All’inizio è normale provare un po’ di imbarazzo e lo capiamo bene perché ci siamo passati anche noi. Paradossalmente sarebbe più semplice mettersi in posa, perché siamo così abituati a “fare e performare” che si rimane spiazzati quando invece si può semplicemente essere sé stessi. Ecco perché trascorriamo i primi istanti senza macchina fotografica a cercare di entrare in connessione con chi abbiamo davanti e ci prendiamo tutto il tempo necessario affinché tutti si sentano a proprio agio.

Spesso ci ritroviamo a trascorrere la prima ora nelle camerette a giocare e a bere da tazzine vuote insieme ai più piccini. Chiediamo anche a loro il permesso di entrare nel loro mondo. È così che si scioglie ogni tensione e nascono gli scatti più autentici. C’è un istante preciso in cui sentiamo che si sono completamente dimenticati della macchina fotografica. Lo si percepisce proprio.

Un progetto così relazionale come Meraki, fondato sulla “lentezza” e sulla cura, ha alle spalle una rete sul territorio?

Le difficoltà che incontriamo nella creazione di una rete sul nostro territorio non sono poche, soprattutto perché ci piacerebbe dare vita a relazioni professionali e umane profonde con cui poterci confrontare, non solo riguardanti l’aspetto commerciale. Per noi noi è molto importante avere una visione comune con le persone con cui collaboriamo.

Apprezziamo molto l’attività delle doule della zona perché riusciamo a rispecchiarci nei loro principi e nel loro approccio. Abbiamo collaborato con delle realtà locali dedicate alle famiglie e associazioni culturali, abbiamo partecipato a laboratori artistici per bambini e anche a un festival dedicato al benessere olistico. Al momento stiamo lavorando per creare una rete ancora più solida ed essere al servizio della comunità locale e abbiamo tantissimi progetti per il futuro!

Alessandro e Sara
Alessandro e Sara
Un’attività particolare come la vostra viene da pensare che si possa scoprire prevalentemente attraverso il passaparola: è realmente questo il canale che prediligete per far conoscere il vostro lavoro o avete altri mezzi per distinguervi dai “classici” fotografi nel guazzabuglio della rete?
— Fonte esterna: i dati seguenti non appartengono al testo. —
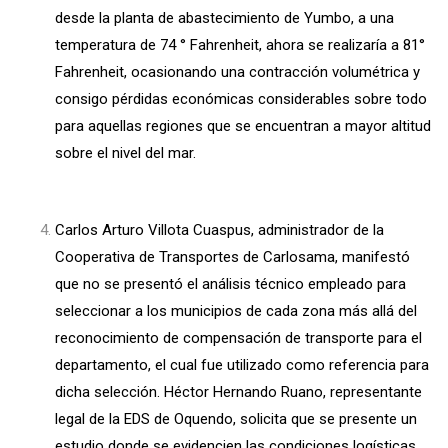
desde la planta de abastecimiento de Yumbo, a una
temperatura de 74 ° Fahrenheit, ahora se realizaría a 81°
Fahrenheit, ocasionando una contracción volumétrica y
consigo pérdidas económicas considerables sobre todo
para aquellas regiones que se encuentran a mayor altitud
sobre el nivel del mar.
Carlos Arturo Villota Cuaspus, administrador de la
Cooperativa de Transportes de Carlosama, manifestó
que no se presentó el análisis técnico empleado para
seleccionar a los municipios de cada zona más allá del
reconocimiento de compensación de transporte para el
departamento, el cual fue utilizado como referencia para
dicha selección. Héctor Hernando Ruano, representante
legal de la EDS de Oquendo, solicita que se presente un
estudio donde se evidencien las condiciones logísticas,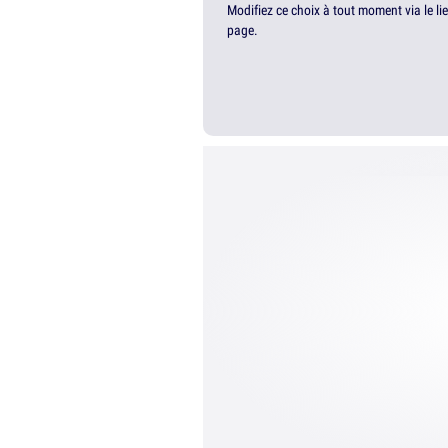
Modifiez ce choix à tout moment via le li
page.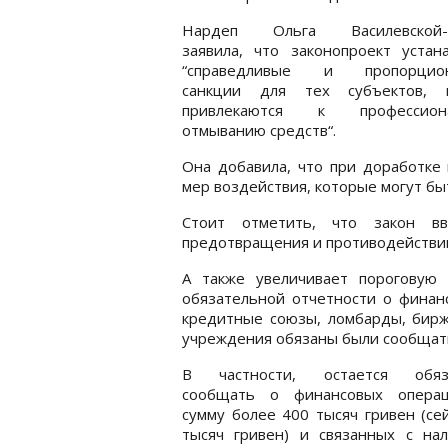
Нардеп Ольга Василевской-С
заявила, что законопроект устан
“справедливые и пропорцион
санкции для тех субъектов, 
привлекаются к профессиона
отмыванию средств“.
Она добавила, что при доработке
мер воздействия, которые могут б
Стоит отметить, что закон в
предотвращения и противодействи
А также увеличивает пороговую
обязательной отчетности о финанс
кредитные союзы, ломбарды, бирж
учреждения обязаны были сообщат
В частности, остается обяз
сообщать о финансовых опера
сумму более 400 тысяч гривен (се
тысяч гривен) и связанных с нал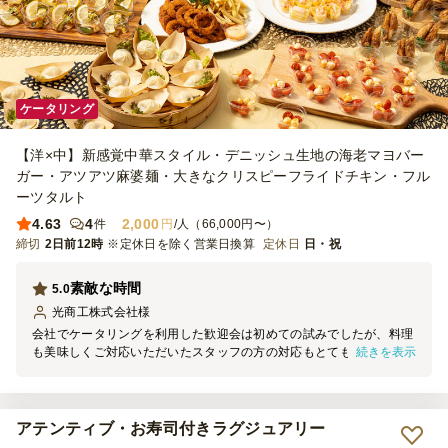
ケータリング
【洋×中】新感覚中華スタイル・デニッシュ生地の海老マヨバー
ガー・アツアツ麻婆麺・大きなクリスピーフライドチキン・フル
ーツタルト
4.63
4
2,000
件
円
/人（66,000円〜）
締切
2日前12時
※定休日を除く営業日換算
定休日
日・祝
素敵な時間
5.0
光商工株式会社
様
会社でケータリングを利用した歓迎会は初めての試みでしたが、料理
続きを表示
も美味しくご対応いただいたスタッフの方の対応もとても良く、社員
一同が楽しむことができたと思います。 食事メニューの配置もアレ
ンジも素敵で、選んでよかったと思いますので、ぜひまた利用させて
ください！
アテンティブ・お寿司付きラグジュアリー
Sì, tanti dei nostri clienti ci contattano tramite il passaparola, proprio perché i nostri servizi vanno vissuti in prima persona e non è semplice spiegare a parole l’esperienza che vivranno. Molti vivono in altre parti d’Italia (e del mondo) e si rivolgono a noi perché si sentono rappresentati dalle nostre fotografie.

Siamo anche attivi sui social e ci distinguiamo dai “classici” fotografi sia per le immagini che per il tipo di comunicazione, che abbiamo sempre voluto mantenere intima e autentica. Ci ricordiamo ancora il grande entusiasmo con cui è stato accolto proprio sui social il nostro “Calendario dell’Avvento delle Piccole Cose”, qualche anno fa, e che ci ha permesso di entrare in contatto con tantissime persone che condividono i nostri stessi valori.

Ormai siamo abituati a vedere immagini perfette, mentre la nostra fotografia cerca di scardinare l’idea di perfezione propinata dai media per abbracciare l’unicità di ogni essere umano. La perfezione dell’imperfezione. È difficile, ma ne vale la pena.